One such application is the application of castables in connection with fluid catalytic cracking units and fluid coking units which are utilized by the petroleum industry to crack oil into a variety of products. In such units and transfer lines connected thereto highly abrasive catalysts or coke travel at high speed and cause erosion, in some cases extreme erosion, of the castable linings used. Therefore, one of the foremost requirements of a refractory castable for service in these units is abrasion resistance.
High abrasion resistance has been achieved by adding a hard, dense aggregate to the castable mix or by selecting certain fines which, when heat treated with the cement, form a hard, abrasion-resistant matrix. Another method of obtaining abrasion resistance is to use relatively large amounts of refractory cement which, when cured and fired, results in a hard bond.

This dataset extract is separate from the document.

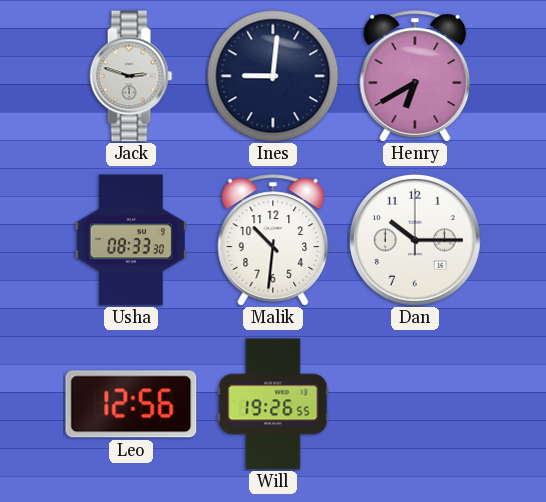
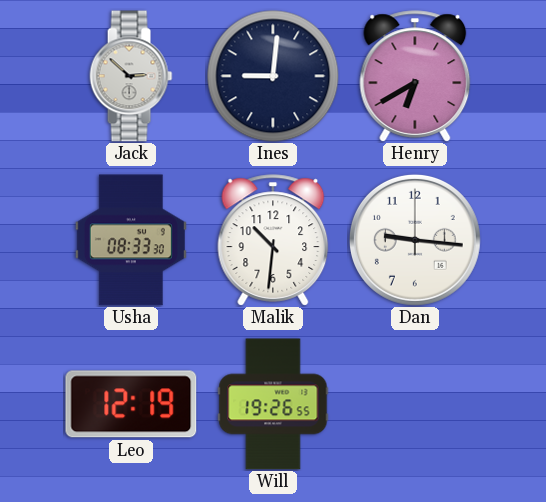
Jack: 2:48 -> 2:52
Dan: 10:15 -> 9:16
Leo: 12:56 -> 12:19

Because of the relatively low temperatures involved in such petrochemical processes and the large expense of a fuel source, the need exists to conserve heat within the catalytic crackers This is usually accomplished by selecting refractory materials with low thermal conductivity. However, there is this difficulty of high resistance to abrasion. The materials which are highly abrasion resistant tend to be dense and dense materials inherently have high thermal conductivity. While both density and thermal conductivity may be lowered by adding a lightweight aggregate to the mix, the lightweight aggregates tend to be porous and poorly bonded and, hence, they have poor abrasion resistance.
Efforts to overcome that problem include utilizing amorphous silica with a calcium aluminate cement and a calcined high density refractory fine having a density of at least about 140 lb/ft.sup.3 as set forth in U.S. Pat. No. 4,656,146. While generally satisfactory, such compositions still do not have the degree of strength combined with low thermal conductivity that are required in such petrochemical processes.